(Your assignment): Below is a block of records. Copy every line in it that contains the word "their".

(Beginning of Entries supplied)

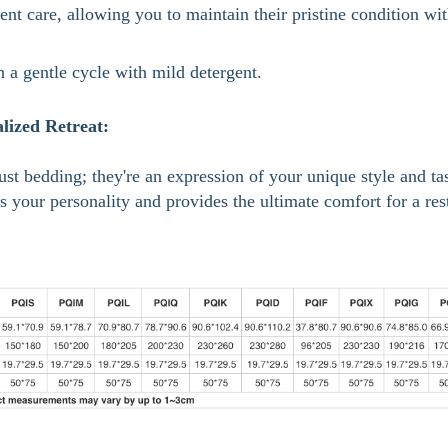
ent care, allowing you to maintain their pristine condition wi
 a gentle cycle with mild detergent.
lized Retreat:
st bedding; they're an expression of your unique style and tas
ts your personality and provides the ultimate comfort for a res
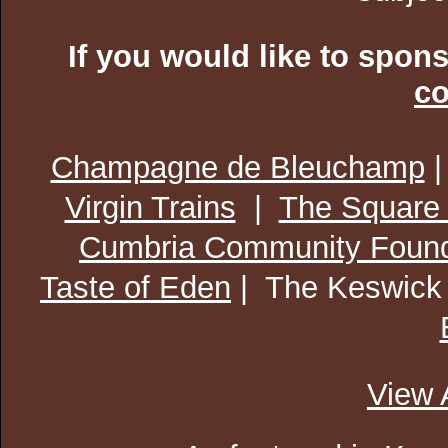
If you would like to spon
co
Champagne de Bleuchamp
Virgin Trains
|
The Square
Cumbria Community Found
Taste of Eden
| The Keswick
View 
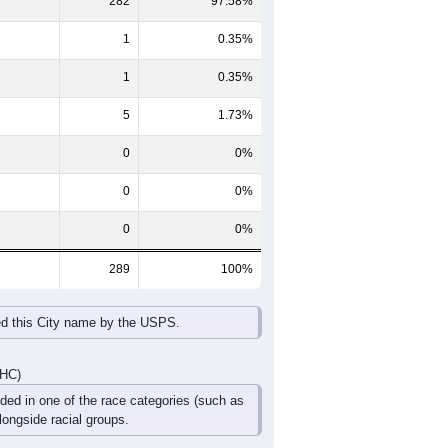
65-69
70-74
75-79
80-84
85+
60-64
65-69
70-74
75-79
80-84
85+
8
15
8
25
4
5
37
14
11
2
0
2
45
29
19
27
4
7
DHC)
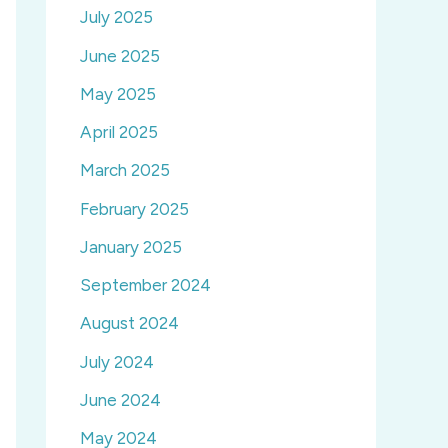
July 2025
June 2025
May 2025
April 2025
March 2025
February 2025
January 2025
September 2024
August 2024
July 2024
June 2024
May 2024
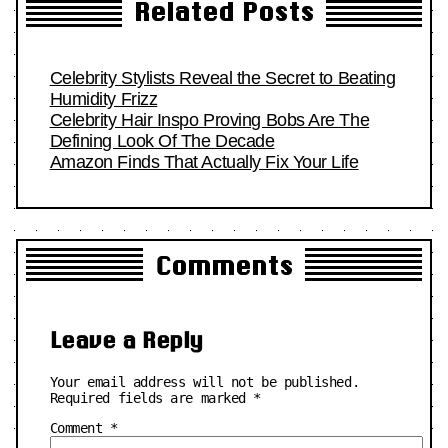
Related Posts
Celebrity Stylists Reveal the Secret to Beating
Humidity Frizz
Celebrity Hair Inspo Proving Bobs Are The
Defining Look Of The Decade
Amazon Finds That Actually Fix Your Life
Comments
Leave a Reply
Your email address will not be published.
Required fields are marked
*
Comment
*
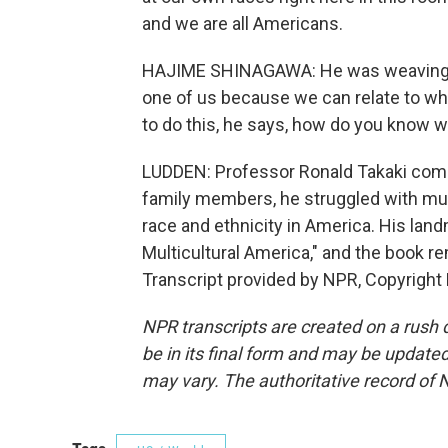
and we are all Americans.
HAJIME SHINAGAWA: He was weaving a 
one of us because we can relate to wh
to do this, he says, how do you know 
LUDDEN: Professor Ronald Takaki comm
family members, he struggled with mul
race and ethnicity in America. His landm
Multicultural America," and the book r
Transcript provided by NPR, Copyright
NPR transcripts are created on a rush 
be in its final form and may be updated 
may vary. The authoritative record of 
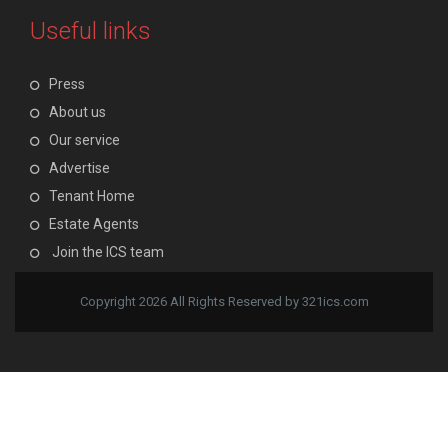
Useful links
Press
About us
Our service
Advertise
Tenant Home
Estate Agents
Join the ICS team
Copyright 2026 All Rights Reserved by 321ics.com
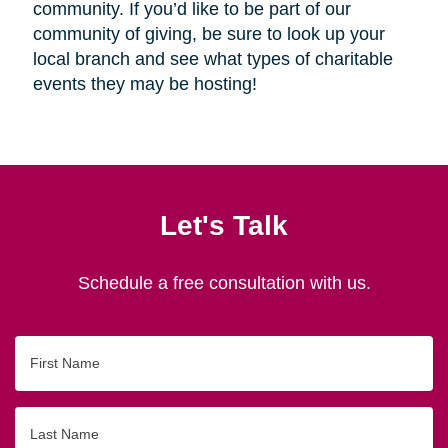
community. If you’d like to be part of our
community of giving, be sure to look up your
local branch and see what types of charitable
events they may be hosting!
Let's Talk
Schedule a free consultation with us.
First
Name
Last
Name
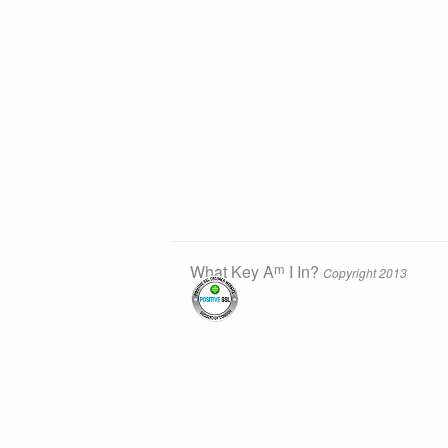
m
What Key A
I In?
Copyright 2013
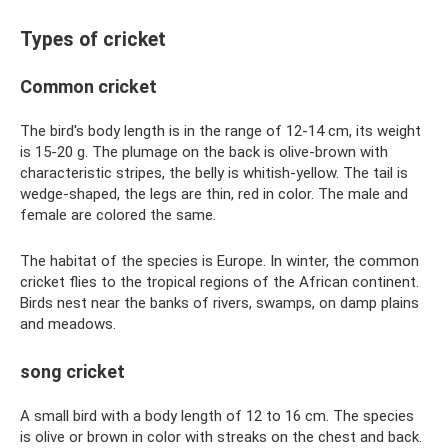
Types of cricket
Common cricket
The bird's body length is in the range of 12-14 cm, its weight
is 15-20 g. The plumage on the back is olive-brown with
characteristic stripes, the belly is whitish-yellow. The tail is
wedge-shaped, the legs are thin, red in color. The male and
female are colored the same.
The habitat of the species is Europe. In winter, the common
cricket flies to the tropical regions of the African continent.
Birds nest near the banks of rivers, swamps, on damp plains
and meadows.
song cricket
A small bird with a body length of 12 to 16 cm. The species
is olive or brown in color with streaks on the chest and back.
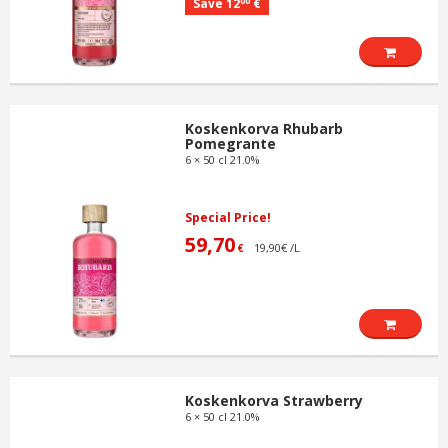
00
Save 12
€
Koskenkorva Rhubarb
Pomegrante
6 × 50 cl 21.0%
Special Price!
59,70
19,90€ /L
€
Koskenkorva Strawberry
6 × 50 cl 21.0%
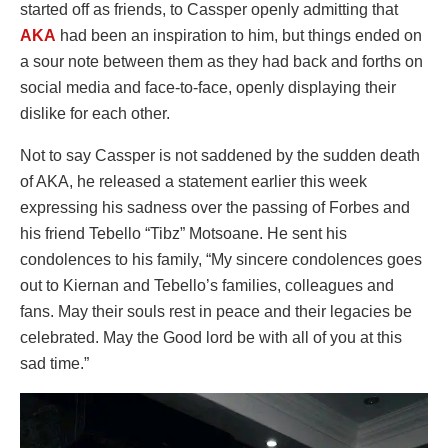
started off as friends, to Cassper openly admitting that
AKA
had been an inspiration to him, but things ended on
a sour note between them as they had back and forths on
social media and face-to-face, openly displaying their
dislike for each other.
Not to say Cassper is not saddened by the sudden death
of AKA, he released a statement earlier this week
expressing his sadness over the passing of Forbes and
his friend Tebello “Tibz” Motsoane. He sent his
condolences to his family, “My sincere condolences goes
out to Kiernan and Tebello’s families, colleagues and
fans. May their souls rest in peace and their legacies be
celebrated. May the Good lord be with all of you at this
sad time.”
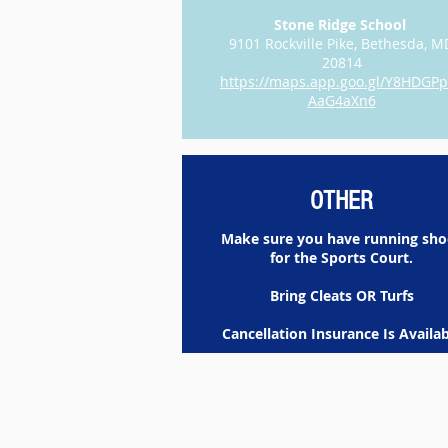
Stone Ridge School
9101 Rockville Pike, Bethesda, M
20814
https://maps.app.goo.gl/Y8HDGP
AaG4aXn6
OTHER
Make sure you have running sho
for the Sports Court.
Bring Cleats OR Turfs
Cancellation Insurance Is Availab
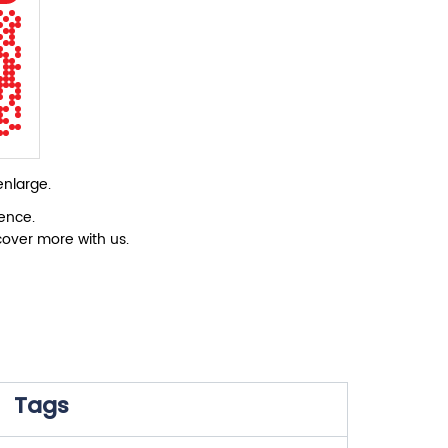
enlarge.
ience.
cover more with us.
Tags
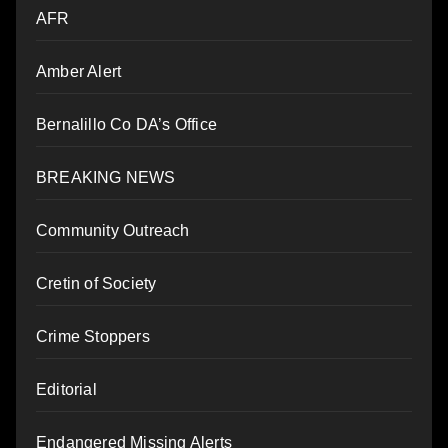
AFR
Amber Alert
Bernalillo Co DA’s Office
BREAKING NEWS
Community Outreach
Cretin of Society
Crime Stoppers
Editorial
Endangered Missing Alerts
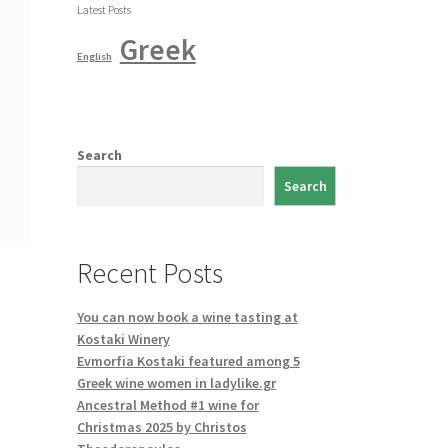
Latest Posts
Greek
English
Search
Search
Recent Posts
You can now book a wine tasting at
Kostaki Winery
Evmorfia Kostaki featured among 5
Greek wine women in ladylike.gr
Ancestral Method #1 wine for
Christmas 2025 by Christos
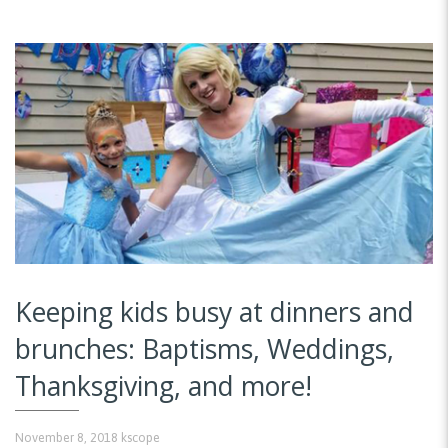
Keeping kids busy at dinners and
brunches: Baptisms, Weddings,
Thanksgiving, and more!
November 8, 2018
kscope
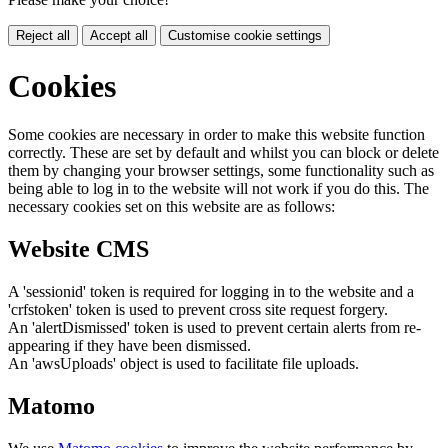
Reject all
Accept all
Customise cookie settings
Cookies
Some cookies are necessary in order to make this website function
correctly. These are set by default and whilst you can block or delete
them by changing your browser settings, some functionality such as
being able to log in to the website will not work if you do this. The
necessary cookies set on this website are as follows:
Website CMS
A 'sessionid' token is required for logging in to the website and a
'crfstoken' token is used to prevent cross site request forgery.
An 'alertDismissed' token is used to prevent certain alerts from re-
appearing if they have been dismissed.
An 'awsUploads' object is used to facilitate file uploads.
Matomo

(End of Entries supplied)

(Exercise output):
ent care, allowing you to maintain their pristine condition wi
social media and face-to-face, openly displaying their
fans. May their souls rest in peace and their legacies be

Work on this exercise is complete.